To astrometry.cfg file. If no depths are given, use these.

Astrometry API#

astropop.astrometry Package#

Process astrometry calibration using several algorithms.

guess_coordinates(ra, dec[, skycoord])

Try to guess the format or ra and dec passed.

wcs_from_coords(x, y, ra, dec, plate_scale, ...)

Create WCS based on coordinates and plate scale.

solve_astrometry_hdu(hdu[, options, command])

Solve astrometry from a ImageHDU using astrometry.net.

solve_astrometry_xy(x, y, flux, width, height)

Solve astrometry from a (x,y) sources list using astrometry.net.

solve_astrometry_image(filename[, options, ...])

Solve astrometry from an image using astrometry.net.
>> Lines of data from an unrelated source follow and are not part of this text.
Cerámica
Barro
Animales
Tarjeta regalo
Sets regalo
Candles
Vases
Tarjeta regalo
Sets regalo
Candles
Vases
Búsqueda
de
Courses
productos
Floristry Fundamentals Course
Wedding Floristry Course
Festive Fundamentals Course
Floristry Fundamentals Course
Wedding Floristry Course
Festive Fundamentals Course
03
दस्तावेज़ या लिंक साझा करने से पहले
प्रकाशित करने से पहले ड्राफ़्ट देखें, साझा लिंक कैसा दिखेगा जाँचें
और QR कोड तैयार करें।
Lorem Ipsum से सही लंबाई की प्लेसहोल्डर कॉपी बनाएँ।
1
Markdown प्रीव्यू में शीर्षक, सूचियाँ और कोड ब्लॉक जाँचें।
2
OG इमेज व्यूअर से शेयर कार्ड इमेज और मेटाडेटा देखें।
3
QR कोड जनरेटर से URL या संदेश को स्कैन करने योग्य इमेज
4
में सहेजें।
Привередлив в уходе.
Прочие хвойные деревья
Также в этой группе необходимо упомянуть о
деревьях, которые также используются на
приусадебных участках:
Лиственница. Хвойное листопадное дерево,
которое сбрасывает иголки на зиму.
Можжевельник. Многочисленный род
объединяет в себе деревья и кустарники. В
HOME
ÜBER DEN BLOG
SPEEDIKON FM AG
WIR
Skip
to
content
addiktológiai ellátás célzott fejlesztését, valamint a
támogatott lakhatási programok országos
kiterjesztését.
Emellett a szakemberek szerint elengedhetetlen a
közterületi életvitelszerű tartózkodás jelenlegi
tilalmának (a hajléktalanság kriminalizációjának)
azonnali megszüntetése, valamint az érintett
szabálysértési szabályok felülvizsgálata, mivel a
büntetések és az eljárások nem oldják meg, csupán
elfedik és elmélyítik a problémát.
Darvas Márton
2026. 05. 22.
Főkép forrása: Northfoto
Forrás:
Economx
solve_astrometry_framedata(frame[, options, ...])

Solve astrometry from a FrameData.

create_xyls(fname, x, y, flux, imagew, imageh)

Create and save the xyls file to run in astrometry.net

AstrometrySolver([solve_field, config, ...])

Use astrometry.net to solve the astrometry of images or list of stars.

AstrometricSolution(header[, correspondences])

Store astrometric solution.

AstrometryNetUnsolvedField(path)

Raised if Astrometry.net could not solve the field.